Open ribose-jeffreylau opened 7 years ago
@ribose-jeffreylau @wacko to verify if a url is reachable, ping a domain and what-not - all this will require sending http/icmp request which can take time. Thus it should be sent asyncronously. We could send a request syncronously and receive a reply quickly, but it's not reliable, sometimes it could fail, take a long time... How would it work together with the normal validation which works syncronously?
@GildedHonour you are right. resolvable
is just a DNS request which should be relatively fast, but ICMP/HTTP should be asynchronous. We should probably drop them as validation requirements.

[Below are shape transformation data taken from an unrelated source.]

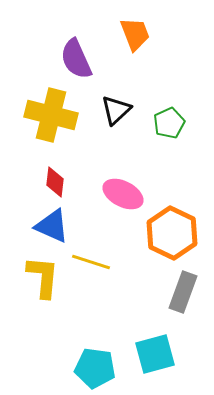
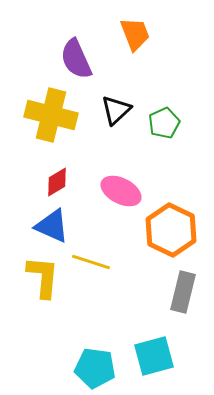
green pentagon: moved 5 px left
red diamond: moved 2 px right; rotated 52 degrees clockwise
pink ellipse: moved 2 px left, 3 px up
orange hexagon: moved 1 px left, 3 px up
gray rectangle: rotated 6 degrees counterclockwise
cyan square: moved 1 px left, 2 px down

On the other hand, I found this gem https://github.com/weppos/publicsuffix-ruby that uses Mozilla's PublicSuffix for validating top-level domains. We could leverage off it too.

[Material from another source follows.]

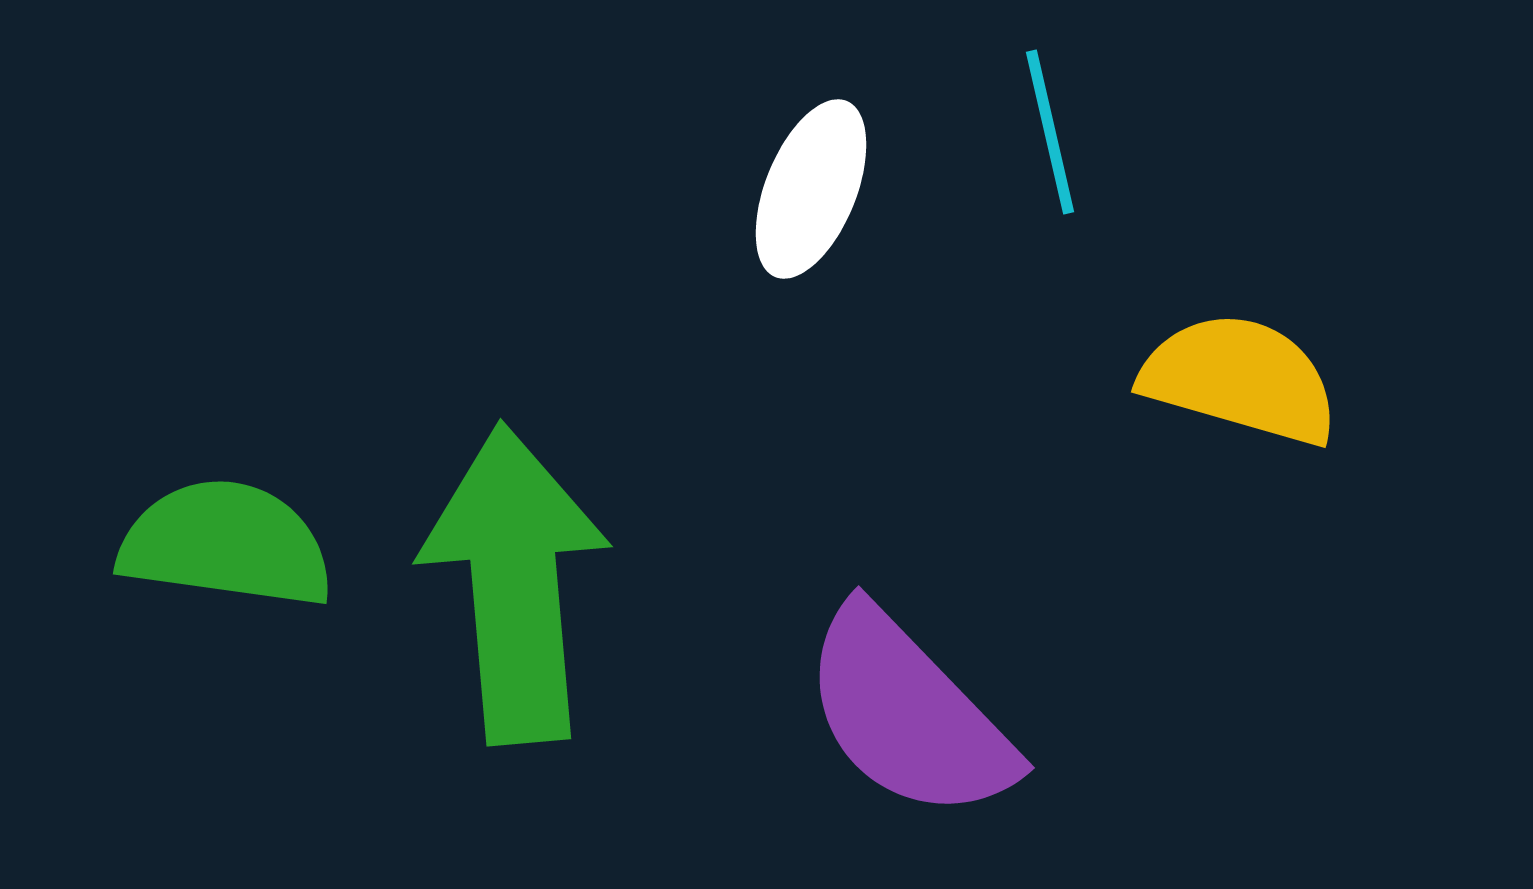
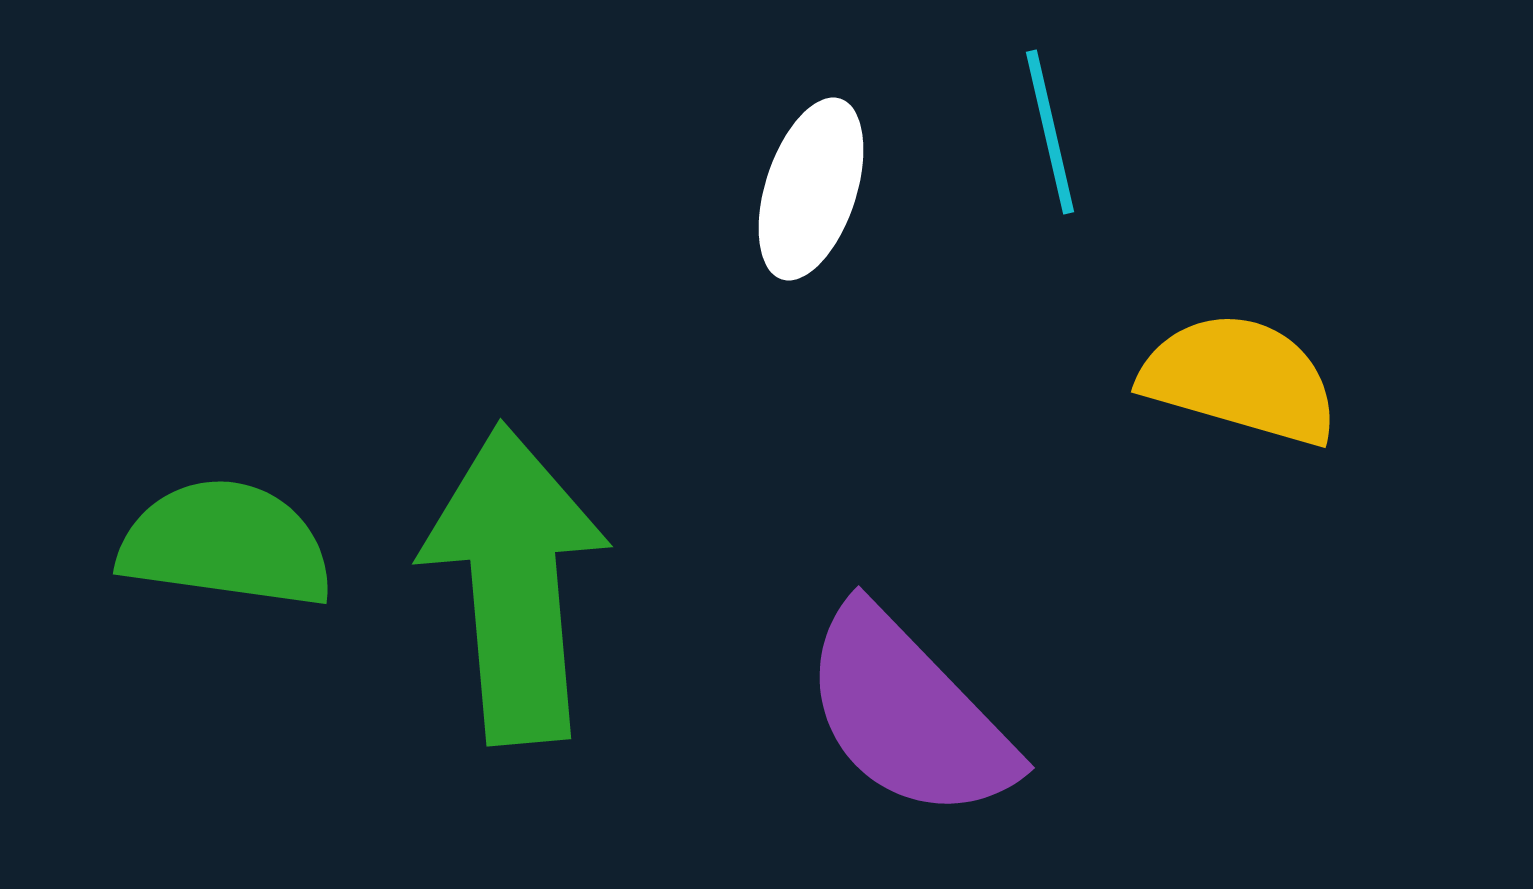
white ellipse: rotated 4 degrees counterclockwise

Yeah, but a network request isn't reliable by definition. I'll do a research, maybe there's a way. PublicSuffix may be what we need, if it contains all possible ltd's we'll use it, I'll do a research too.

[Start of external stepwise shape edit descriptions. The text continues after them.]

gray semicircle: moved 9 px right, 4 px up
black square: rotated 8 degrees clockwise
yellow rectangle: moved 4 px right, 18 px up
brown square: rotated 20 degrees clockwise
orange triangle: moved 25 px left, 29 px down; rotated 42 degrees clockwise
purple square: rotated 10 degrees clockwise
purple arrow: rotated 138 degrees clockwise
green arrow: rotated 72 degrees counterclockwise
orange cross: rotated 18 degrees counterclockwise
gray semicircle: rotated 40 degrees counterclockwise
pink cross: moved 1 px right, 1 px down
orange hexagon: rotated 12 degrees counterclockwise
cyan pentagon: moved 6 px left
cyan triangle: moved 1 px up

Yes you're right. Maybe this should all be done asynchronously. However async validations will require some kind of background processing framework... Let us know what your research tells us 👍
1) https://publicsuffix.org doesn't get updated immediately, thus when a new tld comes out, it doesn't get added to publicsuffix right away. It'll be safer to use this https://data.iana.org/TLD/tlds-alpha-by-domain.txt However, why would we need to validate only the "ltd" part for existence? We already have a regex/grammar in the gem for validating a whole URI/IRI which includes the ltd part.
2) Yes, a background validation will require Sidekiq or the like, which is an additional dependency and heavy. And we'll have to create a new column, probably, where the status of a validation of each "url" will be stored. Too much overhead, what do you think?
3) Thus validating it synchronously might be better. Yes, it might fail, take some time which isn't good for user experience but on some webservices there's a validation of this kind as well.
4)
# domain name resolvable
validates :my_url, url: {resolvable: true}
# host is reachable
validates :my_url, url: {reachable: true}
# full URL document returns 2xx HTTP status code
validates :my_url, url: {retrievable: true}
They look the same for me. What's the difference between the 1st and 2nd? And when would a user want to use the 3rd instead of the 1st or 2nd?
@GildedHonour
retrievable
ensures that at the time of validation, the URL is a "working" one, i.e. not a broken link and whatnot.@ribose-jeffreylau 1-3 Ok.
Resolvable means that the domain name resolves to an IP address; reachable means the resolved IP address can actually responds, for example with a TCP handshake (or an ACK). Retrievable goes further that it ensures it is a correct HTTP response.
I'll implement all 3. However, I'd leave only the 2nd one -- a host exists/url is reachable and responds, not necessarily with 2xx.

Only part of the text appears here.